The Storm That Is Sterling

A decent read.  If you liked the first Zodius novel, The Legend of Michael, you'll probably like the second one too.  In terms of tropes, you're looking at a special-ops/soul-mate/genetic experimentation romance thriller series.

The premise for the series is that a group of soldiers were inculcated with an alien virus (against their knowledge) that gave them special powers.  They're all called GTech.  They can all wind-walk and heal extremely fast, and some of them also get additional unique powers.  Each book features a new romantic pair as well as movement in the various plot lines.

In the first book, some of them turned evil and then the evil group split up and the government doesn't trust any of the turned super soldiers, so we're looking at a setting that includes at least four major factions: US government, Zodius (bad supernatural soldiers), Renegades (good supernatural soldiers), and General Powell's camp (he who started the mess in the first place).  It has a definite soap opera complexity to the story arcs.

Sterling, the titular hero, was portrayed in the last book as technically gifted, laid-back, charming, and a trusted lieutenant of the Renegades.  As a character, he was a nice foil to the previous hero, who was all dark and brooding.  In this one, we find out that behind the charm is a troubled past (broken home life) and current baggage (insecurity because his powers aren't as strong as the other GTechs).  I know, you're shocked to discover the angst.  The heroine is his high-school crush.  She's also a brilliant geneticist wanted by at least two of the sides.  And she's dying dying from cancer.  Oh, the humanity! Of course, they're soul mates (called life-bonds in this series), and there are hurdles of both the emotional and action type to overcome before HEA and defeating of the bad guys.
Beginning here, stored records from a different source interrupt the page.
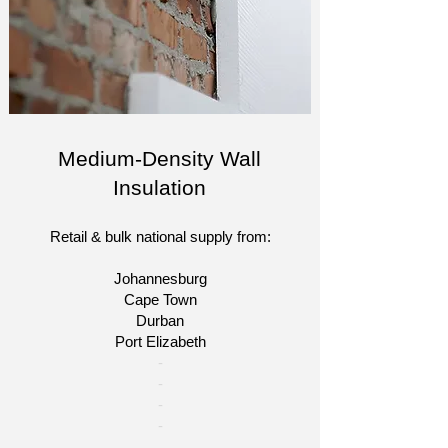
Medium-Density Wall
Insulation
Retail & bulk national supply from:
Johannesburg
Cape Town
Durban
Port Elizabeth
​-
-
-
-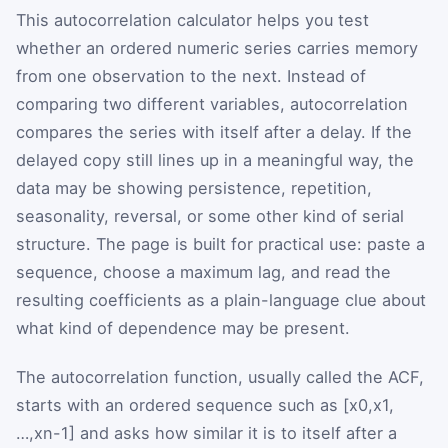
This autocorrelation calculator helps you test
whether an ordered numeric series carries memory
from one observation to the next. Instead of
comparing two different variables, autocorrelation
compares the series with itself after a delay. If the
delayed copy still lines up in a meaningful way, the
data may be showing persistence, repetition,
seasonality, reversal, or some other kind of serial
structure. The page is built for practical use: paste a
sequence, choose a maximum lag, and read the
resulting coefficients as a plain-language clue about
what kind of dependence may be present.
The autocorrelation function, usually called the ACF,
starts with an ordered sequence such as
[
x
0
,
x
1
,
…
,
x
n
-
1
]
and asks how similar it is to itself after a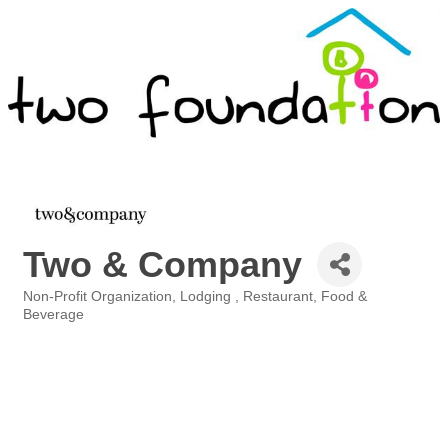
Two & Company
Non-Profit Organization
Lodging
Restaurant, Food &
Categories
Beverage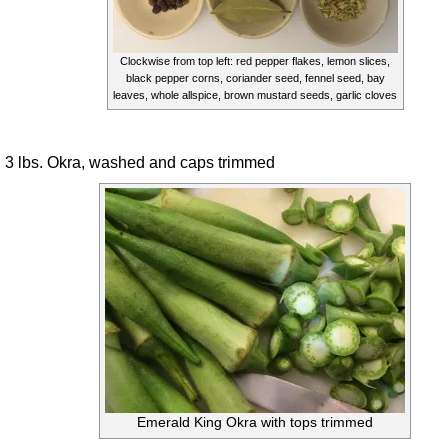
Clockwise from top left: red pepper flakes, lemon slices,
black pepper corns, coriander seed, fennel seed, bay
leaves, whole allspice, brown mustard seeds, garlic cloves
3 lbs. Okra, washed and caps trimmed
Emerald King Okra with tops trimmed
Anyway, I know there are other series out there with the same combination of tropes, but the only one I can recall right now is Lora Leigh's Breeds series.  I think the science is pretty comparable in terms of believability.  Which is to say, hold your nose and chant "suspension of disbelief" a few times before contemplating any scientific explanations or plot points.  So far, at least, Jones writing is more even than Leigh's in terms of quality, and her approach to sex is more mainstream (e.g. less porno-with-a-side-of-plot).

I don't think I'll be able to remember much about this book a week from now - there's nothing that distinguishes it from similar series.  But, if you're addicted to series like this, then this seems like a good one to be your fix.